- _Task item_
Reproduce only the lines from the line containing "This screenshot has width=560, height=2576." to the end of the entries below, including both of those lines.

- _Supplied entries_
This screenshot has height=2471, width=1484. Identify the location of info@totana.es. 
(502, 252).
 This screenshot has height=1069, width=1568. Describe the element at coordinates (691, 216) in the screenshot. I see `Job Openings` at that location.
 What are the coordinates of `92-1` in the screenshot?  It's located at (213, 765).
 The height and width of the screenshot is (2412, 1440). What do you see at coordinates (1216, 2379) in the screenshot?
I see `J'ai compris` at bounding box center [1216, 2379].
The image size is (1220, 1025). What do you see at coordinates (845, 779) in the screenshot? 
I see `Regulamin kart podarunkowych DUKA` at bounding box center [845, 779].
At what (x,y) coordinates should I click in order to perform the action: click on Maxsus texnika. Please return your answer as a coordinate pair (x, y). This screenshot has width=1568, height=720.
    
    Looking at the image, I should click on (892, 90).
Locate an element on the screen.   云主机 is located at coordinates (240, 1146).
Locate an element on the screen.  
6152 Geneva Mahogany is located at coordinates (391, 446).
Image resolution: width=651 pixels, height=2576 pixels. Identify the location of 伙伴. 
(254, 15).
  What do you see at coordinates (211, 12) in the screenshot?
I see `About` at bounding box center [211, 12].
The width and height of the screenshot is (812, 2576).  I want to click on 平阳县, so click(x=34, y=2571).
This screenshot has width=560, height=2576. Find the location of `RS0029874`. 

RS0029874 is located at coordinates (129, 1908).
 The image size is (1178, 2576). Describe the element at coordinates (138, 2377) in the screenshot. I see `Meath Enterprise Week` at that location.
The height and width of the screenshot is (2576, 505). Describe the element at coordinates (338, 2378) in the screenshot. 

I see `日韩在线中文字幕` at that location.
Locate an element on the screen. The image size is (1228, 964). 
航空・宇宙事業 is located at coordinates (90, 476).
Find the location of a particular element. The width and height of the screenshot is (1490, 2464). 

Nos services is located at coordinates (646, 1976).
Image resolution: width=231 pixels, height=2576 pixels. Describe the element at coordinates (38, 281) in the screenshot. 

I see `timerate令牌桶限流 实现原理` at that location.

- _Answer below_
This screenshot has width=560, height=2576. Find the location of `RS0029874`. 

RS0029874 is located at coordinates (129, 1908).
 The image size is (1178, 2576). Describe the element at coordinates (138, 2377) in the screenshot. I see `Meath Enterprise Week` at that location.
The height and width of the screenshot is (2576, 505). Describe the element at coordinates (338, 2378) in the screenshot. 

I see `日韩在线中文字幕` at that location.
Locate an element on the screen. The image size is (1228, 964). 
航空・宇宙事業 is located at coordinates (90, 476).
Find the location of a particular element. The width and height of the screenshot is (1490, 2464). 

Nos services is located at coordinates (646, 1976).
Image resolution: width=231 pixels, height=2576 pixels. Describe the element at coordinates (38, 281) in the screenshot. 

I see `timerate令牌桶限流 实现原理` at that location.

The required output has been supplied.